# Exercise directions
Using the data below, return every line that holds the word "bonds".

[Stored data entries]
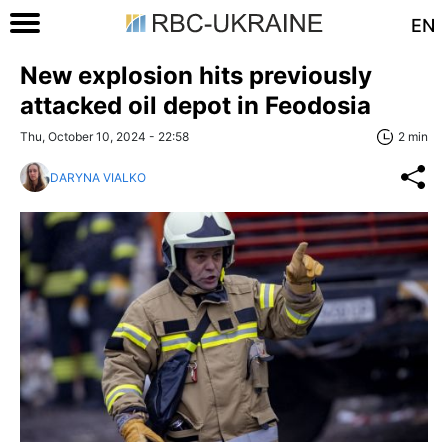
EN
New explosion hits previously
attacked oil depot in Feodosia
Thu, October 10, 2024 - 22:58
2 min
DARYNA VIALKO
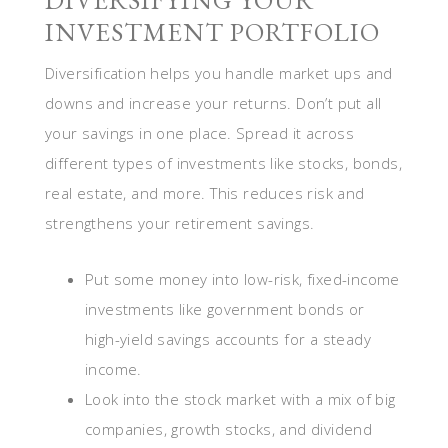
DIVERSIFYING YOUR
INVESTMENT PORTFOLIO
Diversification helps you handle market ups and
downs and increase your returns. Don’t put all
your savings in one place. Spread it across
different types of investments like stocks, bonds,
real estate, and more. This reduces risk and
strengthens your retirement savings.
Put some money into low-risk, fixed-income
investments like government bonds or
high-yield savings accounts for a steady
income.
Look into the stock market with a mix of big
companies, growth stocks, and dividend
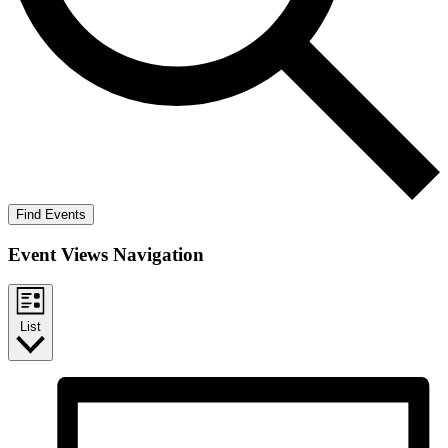
Find Events
Event Views Navigation
List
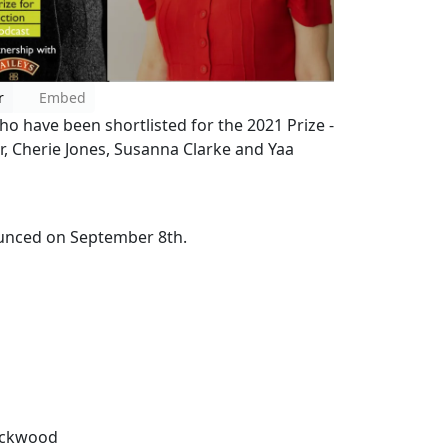
r
Embed
ho have been shortlisted for the 2021 Prize -
er, Cherie Jones, Susanna Clarke and Yaa
nounced on September 8th.
Lockwood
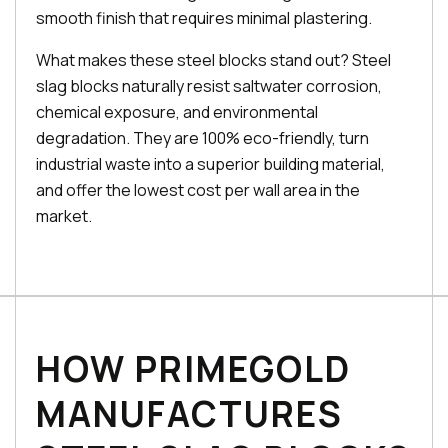
smooth finish that requires minimal plastering.
What makes these steel blocks stand out? Steel
slag blocks naturally resist saltwater corrosion,
chemical exposure, and environmental
degradation. They are 100% eco-friendly, turn
industrial waste into a superior building material,
and offer the lowest cost per wall area in the
market.
HOW PRIMEGOLD
MANUFACTURES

# Output of the exercise
different types of investments like stocks, bonds,
investments like government bonds or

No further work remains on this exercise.